Word for word, return the lines below from the first through the line that has "pyautogui.click(x=<x>, y=<y>)", dropping the pictures.

Saved data entries
========

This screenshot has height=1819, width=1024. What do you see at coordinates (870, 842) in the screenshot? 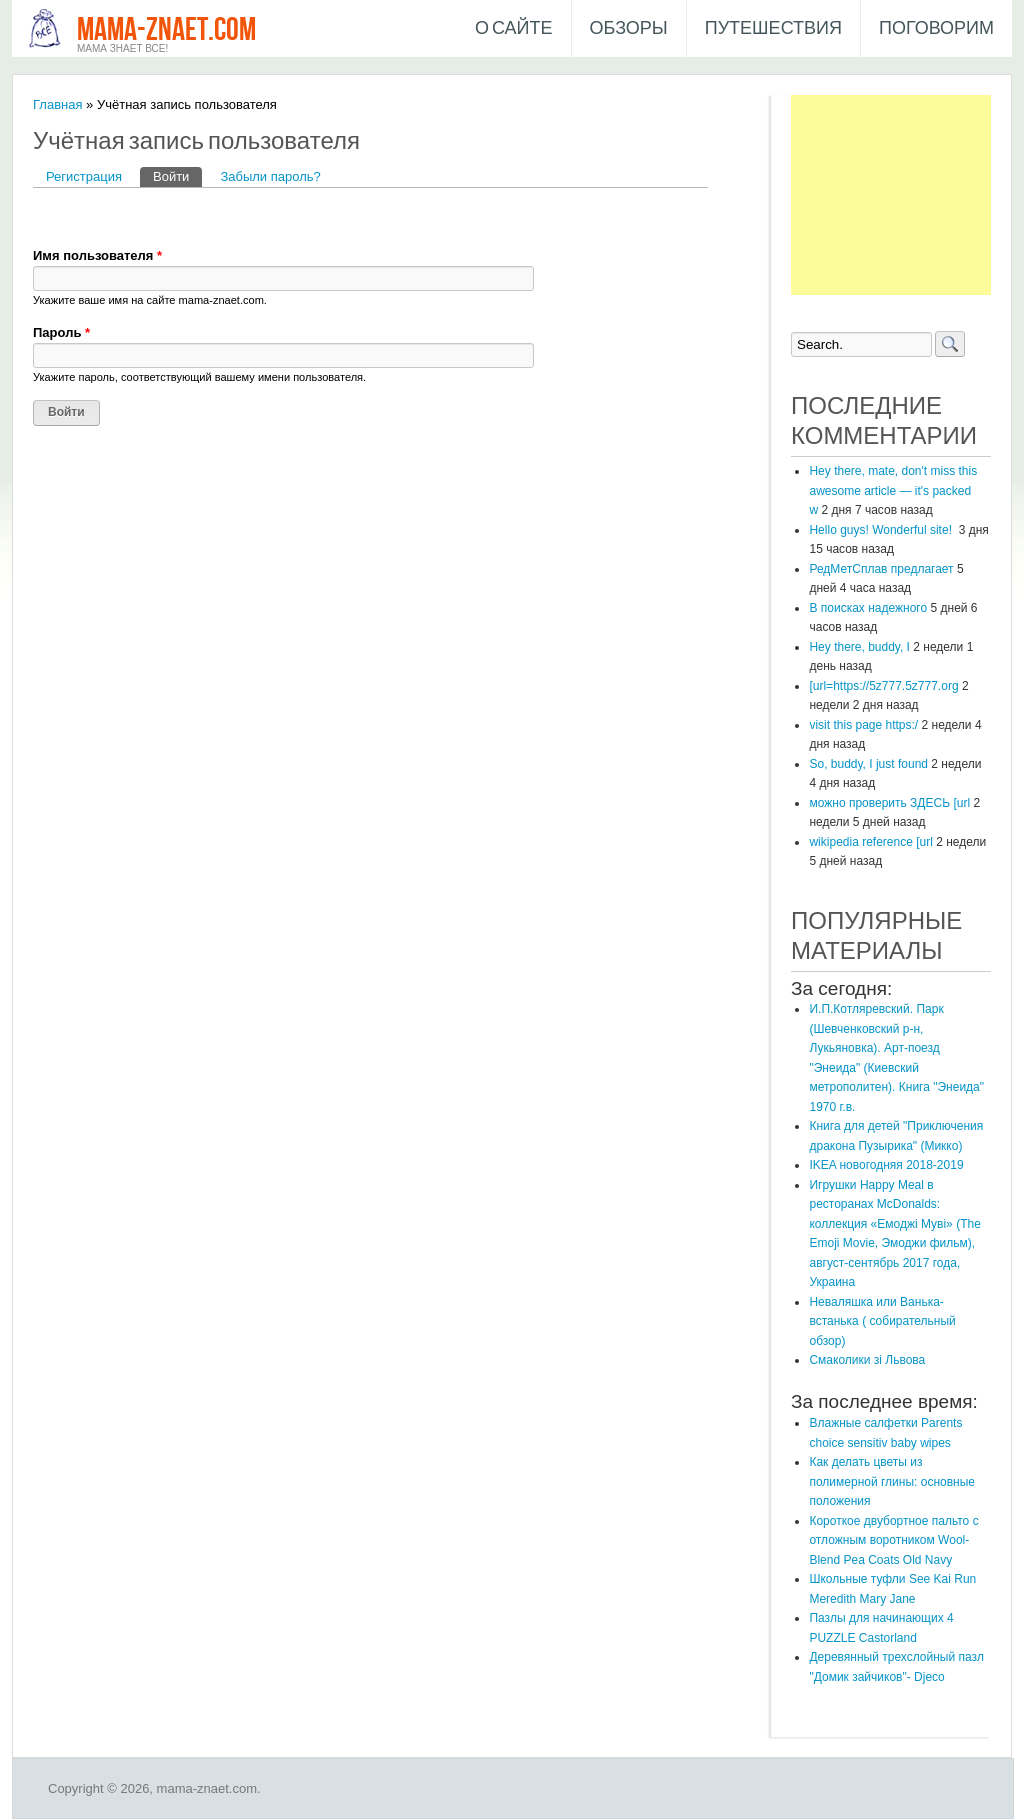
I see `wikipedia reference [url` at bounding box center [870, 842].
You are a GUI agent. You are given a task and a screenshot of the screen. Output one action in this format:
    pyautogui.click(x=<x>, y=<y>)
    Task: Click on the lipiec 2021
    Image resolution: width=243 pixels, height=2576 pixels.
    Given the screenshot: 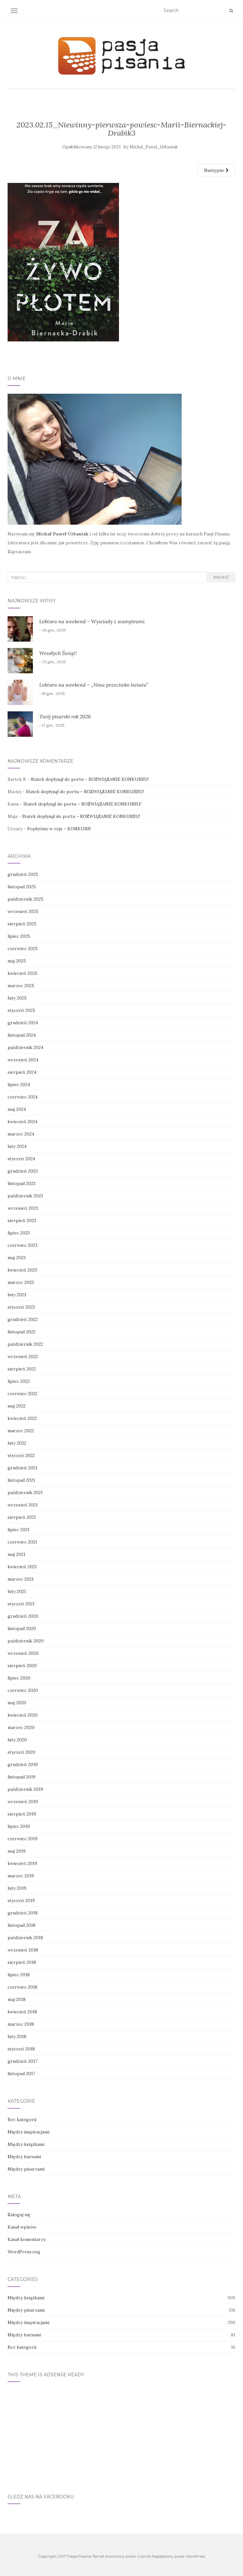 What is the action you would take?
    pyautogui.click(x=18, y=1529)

========

Worked solution:
This screenshot has height=1819, width=1024. What do you see at coordinates (870, 842) in the screenshot? 
I see `wikipedia reference [url` at bounding box center [870, 842].
You are a GUI agent. You are given a task and a screenshot of the screen. Output one action in this format:
    pyautogui.click(x=<x>, y=<y>)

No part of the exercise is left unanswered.